§ Provided information

━━━━━━━━━━━━━━━━

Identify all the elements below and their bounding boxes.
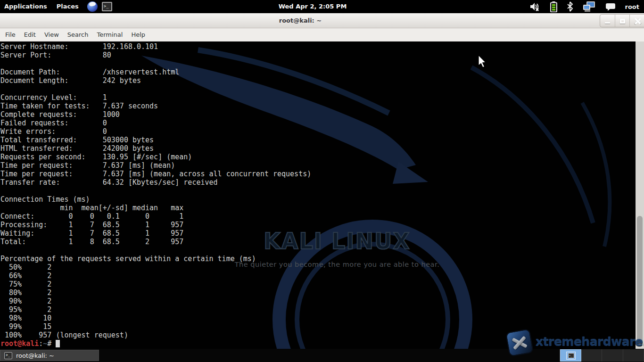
desktop: Applications Places >_ Wed Apr 2, 2:05 P…	[0, 0, 644, 362]
window-controls	[600, 14, 644, 27]
menu-file[interactable]: File	[1, 28, 20, 41]
menu-edit[interactable]: Edit	[20, 28, 40, 41]
workspace-4[interactable]	[623, 349, 644, 362]
workspace-switcher: >_	[560, 349, 644, 362]
menu-search[interactable]: Search	[63, 28, 93, 41]
menu-help[interactable]: Help	[127, 28, 149, 41]
taskbar-button-terminal[interactable]: >_ root@kali: ~	[0, 350, 99, 361]
prompt-separator: :	[39, 339, 43, 348]
terminal-menubar: File Edit View Search Terminal Help	[0, 28, 644, 41]
battery-icon[interactable]	[550, 1, 557, 12]
workspace-2[interactable]	[581, 349, 603, 362]
workspace-1[interactable]: >_	[560, 349, 581, 362]
bottom-panel: >_ root@kali: ~ >_	[0, 349, 644, 362]
minimize-button[interactable]	[600, 15, 615, 27]
terminal-icon: >_	[4, 352, 12, 359]
terminal-icon: >_	[568, 353, 574, 358]
maximize-button[interactable]	[615, 15, 629, 27]
close-icon	[634, 18, 641, 25]
scrollbar-thumb[interactable]	[637, 216, 643, 347]
workspace-3[interactable]	[602, 349, 623, 362]
minimize-icon	[605, 22, 610, 24]
volume-muted-icon[interactable]	[529, 1, 541, 12]
display-network-icon[interactable]	[583, 1, 596, 12]
bluetooth-icon[interactable]	[567, 1, 573, 12]
system-tray: root	[529, 0, 644, 13]
workspace-window-thumbnail: >_	[566, 352, 576, 360]
terminal-screen[interactable]: KALI LINUX The quieter you become, the m…	[0, 41, 644, 349]
user-menu[interactable]: root	[625, 3, 640, 10]
menu-view[interactable]: View	[40, 28, 63, 41]
maximize-icon	[620, 19, 625, 24]
terminal-cursor	[56, 340, 60, 347]
prompt-path: ~	[43, 339, 47, 348]
task-button-label: root@kali: ~	[16, 352, 54, 359]
terminal-window-titlebar[interactable]: root@kali: ~	[0, 13, 644, 28]
mouse-cursor-icon	[478, 55, 487, 69]
window-title: root@kali: ~	[0, 13, 601, 28]
chat-bubble-icon[interactable]	[605, 2, 616, 11]
menu-terminal[interactable]: Terminal	[92, 28, 127, 41]
terminal-prompt: root@kali:~#	[0, 339, 60, 348]
prompt-symbol: #	[47, 339, 56, 348]
prompt-user: root@kali	[0, 339, 39, 348]
top-panel: Applications Places >_ Wed Apr 2, 2:05 P…	[0, 0, 644, 13]
terminal-output: Server Hostname: 192.168.0.101 Server Po…	[0, 42, 311, 339]
terminal-scrollbar[interactable]	[636, 41, 644, 349]
close-button[interactable]	[629, 15, 644, 27]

━━━━━━━━━━━━━━━━

§ Problem to work on
Pictures aside, the material must be written out word for word.

§ Reply
Identify all the elements below and their bounding boxes.
desktop: Applications Places >_ Wed Apr 2, 2:05 P…	[0, 0, 644, 362]
window-controls	[600, 14, 644, 27]
menu-file[interactable]: File	[1, 28, 20, 41]
menu-edit[interactable]: Edit	[20, 28, 40, 41]
workspace-4[interactable]	[623, 349, 644, 362]
workspace-switcher: >_	[560, 349, 644, 362]
menu-search[interactable]: Search	[63, 28, 93, 41]
menu-help[interactable]: Help	[127, 28, 149, 41]
taskbar-button-terminal[interactable]: >_ root@kali: ~	[0, 350, 99, 361]
prompt-separator: :	[39, 339, 43, 348]
terminal-menubar: File Edit View Search Terminal Help	[0, 28, 644, 41]
battery-icon[interactable]	[550, 1, 557, 12]
workspace-2[interactable]	[581, 349, 603, 362]
workspace-1[interactable]: >_	[560, 349, 581, 362]
bottom-panel: >_ root@kali: ~ >_	[0, 349, 644, 362]
minimize-button[interactable]	[600, 15, 615, 27]
terminal-icon: >_	[4, 352, 12, 359]
terminal-icon: >_	[568, 353, 574, 358]
maximize-button[interactable]	[615, 15, 629, 27]
close-icon	[634, 18, 641, 25]
scrollbar-thumb[interactable]	[637, 216, 643, 347]
workspace-3[interactable]	[602, 349, 623, 362]
minimize-icon	[605, 22, 610, 24]
volume-muted-icon[interactable]	[529, 1, 541, 12]
display-network-icon[interactable]	[583, 1, 596, 12]
bluetooth-icon[interactable]	[567, 1, 573, 12]
system-tray: root	[529, 0, 644, 13]
workspace-window-thumbnail: >_	[566, 352, 576, 360]
terminal-screen[interactable]: KALI LINUX The quieter you become, the m…	[0, 41, 644, 349]
user-menu[interactable]: root	[625, 3, 640, 10]
menu-view[interactable]: View	[40, 28, 63, 41]
maximize-icon	[620, 19, 625, 24]
terminal-cursor	[56, 340, 60, 347]
prompt-path: ~	[43, 339, 47, 348]
task-button-label: root@kali: ~	[16, 352, 54, 359]
terminal-window-titlebar[interactable]: root@kali: ~	[0, 13, 644, 28]
mouse-cursor-icon	[478, 55, 487, 69]
window-title: root@kali: ~	[0, 13, 601, 28]
chat-bubble-icon[interactable]	[605, 2, 616, 11]
menu-terminal[interactable]: Terminal	[92, 28, 127, 41]
terminal-prompt: root@kali:~#	[0, 339, 60, 348]
prompt-symbol: #	[47, 339, 56, 348]
prompt-user: root@kali	[0, 339, 39, 348]
top-panel: Applications Places >_ Wed Apr 2, 2:05 P…	[0, 0, 644, 13]
terminal-output: Server Hostname: 192.168.0.101 Server Po…	[0, 42, 311, 339]
terminal-scrollbar[interactable]	[636, 41, 644, 349]
close-button[interactable]	[629, 15, 644, 27]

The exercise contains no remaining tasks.